Indeed, recent studies in Australia, published in the American Journal of Clinical Nutrition and the British Journal of Nutrition, suggest the capsaicin in chilies can help boost our metabolic rate and slow the buildup of arterial plaque. “They’re also a great way to boost flavor without adding salt,” she says.
Phillips takes a non-fat Greek yogurt and transforms it into a sauce for the tacos by adding fresh tomatoes, garlic, adobo chipotle peppers, and whipping it up in a blender. The result is a creamy pink sauce that is as light as it is rich. She tops each plate with a cilantro garnish fresh from the couple’s garden.
“If I had written a cookbook before I met Meredith, it would have been called Lard,” jokes Manger as he and Phillips sit down to eat and clink their glasses of Pinot Noir. “But Meredith is steering me in the right direction. I feel better, I have more energy, and I even discovered I like cauliflower!”

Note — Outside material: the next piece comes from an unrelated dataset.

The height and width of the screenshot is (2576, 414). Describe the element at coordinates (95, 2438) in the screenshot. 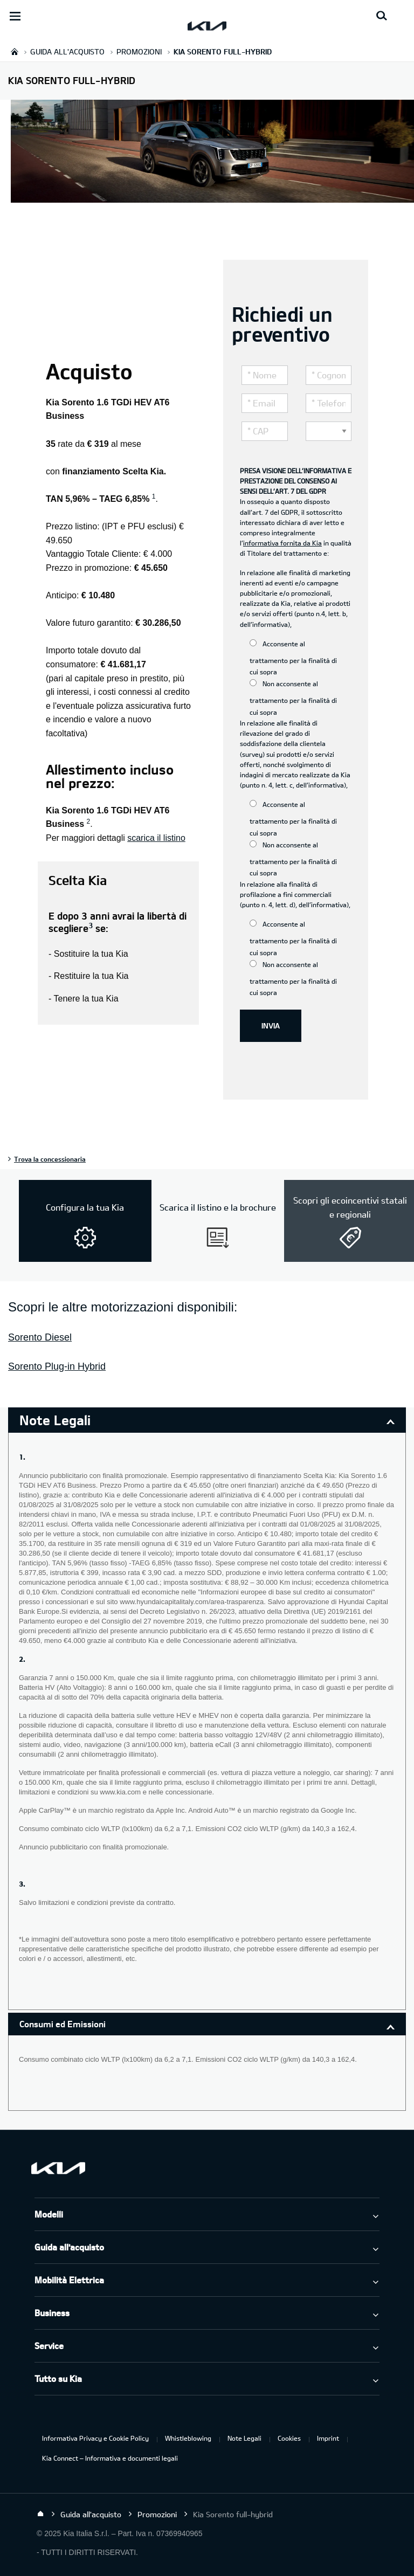

I see `Informativa Privacy e Cookie Policy` at that location.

Make these tiny tweaks to your cooking routine and you’ll sneak in flavor and variety while cutting out cholesterol, salt, and sugar.
►SPICE IT UP. Pick two or three herbs you like and grow them in your garden or window box. Fresh herbs infuse your cooking with more flavor than salty, fatty sauces or dressings.

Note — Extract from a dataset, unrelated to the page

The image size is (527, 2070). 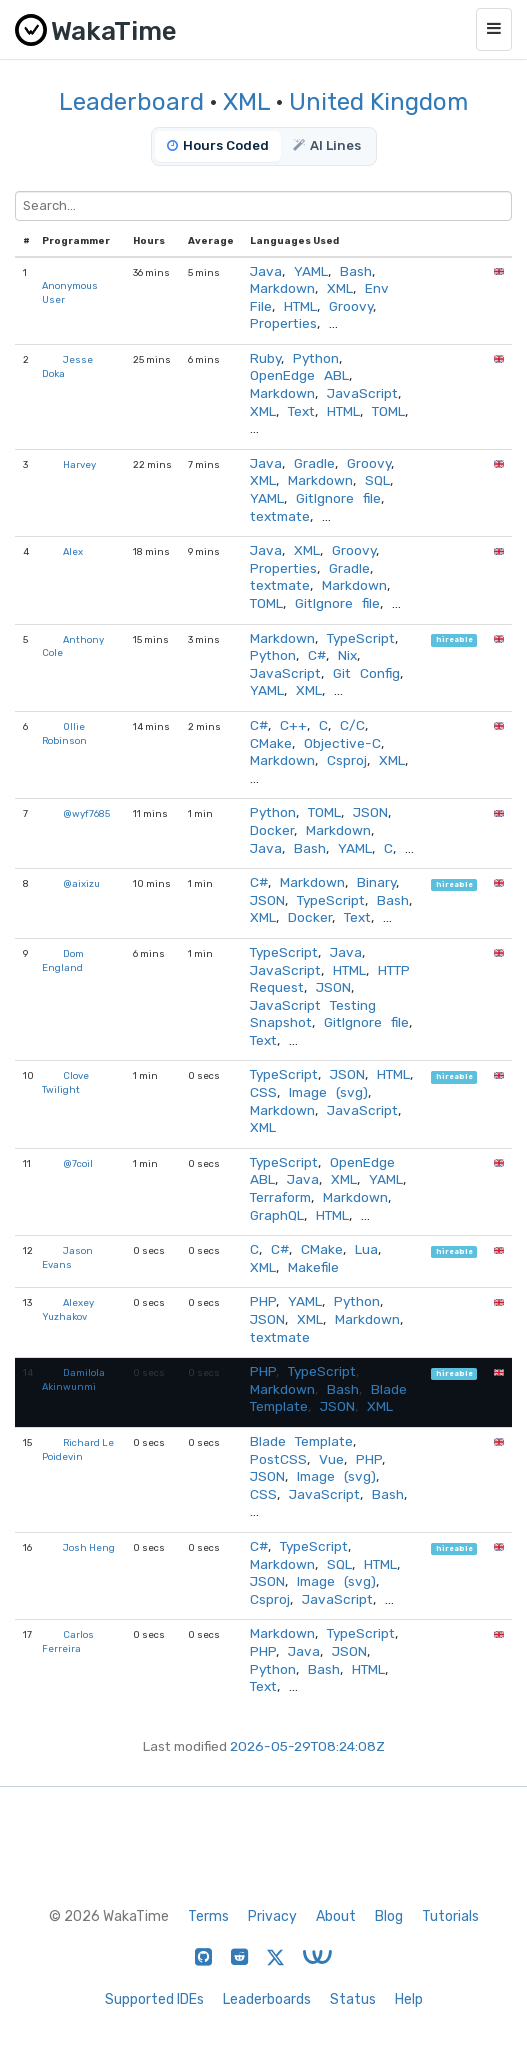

►BAKE DON'T FRY. Anything that can be fried can usually be baked too, without as much oil. Try baked yam fries with olive oil, garlic, and fresh herbs.
►SKIP THE SALT. Put the tangy notes of citrus, wine, balsamic vinegar, or vegetable broths to work in place of salt to help manage your blood pressure.
►ADD SOME OIL. Use extra-virgin olive oil instead of butter (or mixed with a small pat). Cooking vegetables in oil is actually better than cooking them dry—the oil helps the body absorb all those fat-soluble vitamins.
►GO WHOLE GRAIN. In addition to standards like whole wheat bread and brown rice, try nutrient-dense grains like bulgur, barley, and oats for variety and a dose of chromium, magnesium, B vitamins, and folic acid.
►COLOR YOUR PLATE. The more colorful your fruits and vegetables, the more cholesterol- regulating phytonutrients and antioxidants they contain.
►SWITCH SPREADS. Instead of cholesterol-laden mayo, try dairy- and egg-free spreads like tapenade, roasted peppers, onions, or even sautéed greens like arugula, collards, or spinach.
►EAT LESS MEAT. Eat grains like quinoa, legumes, and tofu (all high in protein and amino acids) and consider meat a garnish— not the main event.
INDULGE FOR GOOD
Eat to protect your heart by choosing foods that lower LDL cholesterol, says Los Angeles nutritionist Ashley Koff, who lists these five among her favorites:
►RED WINE. The French love saturated fats yet still have low rates of heart disease. The secret may be resveratrol—found in red wine—which is high in antioxidants and believed to reduce bad cholesterol and prevent blood clots.
►BANANAS. Research shows that potassium-loaded bananas may help prevent high blood pressure and protect against atherosclerosis.
►AVOCADOS. High in oleic acid, potassium, and folate, avocados help lower LDL cholesterol, blood pressure, and the risk of heart disease.
►WALNUTS. The omega-3s in walnuts help regulate heart rhythms and prevent heart attacks—and the nuts are high in fiber and protein (a good substitute for animal fats) as well as vitamin E.
►OLIVE OIL. A tasty alternative to polyunsaturated oils, this form of monounsaturated fat can help lower LDL cholesterol—two tablespoons a day may reduce risk of coronary heart disease.